## Exercise goal
Among the records that follow, find each line holding the word "bardağı" and copy it.
───── Exercise material
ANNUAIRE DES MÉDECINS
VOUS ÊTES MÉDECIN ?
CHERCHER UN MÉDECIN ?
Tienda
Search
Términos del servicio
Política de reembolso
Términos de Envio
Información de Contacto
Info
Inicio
──────────
───── Exercise material
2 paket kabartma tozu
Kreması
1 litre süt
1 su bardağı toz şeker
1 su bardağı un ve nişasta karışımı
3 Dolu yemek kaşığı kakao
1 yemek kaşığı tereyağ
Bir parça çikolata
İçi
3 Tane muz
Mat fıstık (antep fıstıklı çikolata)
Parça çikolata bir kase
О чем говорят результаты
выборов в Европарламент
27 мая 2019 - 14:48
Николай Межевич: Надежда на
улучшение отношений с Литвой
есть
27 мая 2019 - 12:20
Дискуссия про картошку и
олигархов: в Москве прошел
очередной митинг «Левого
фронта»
──────────
## Exercise output
1 su bardağı toz şeker
1 su bardağı un ve nişasta karışımı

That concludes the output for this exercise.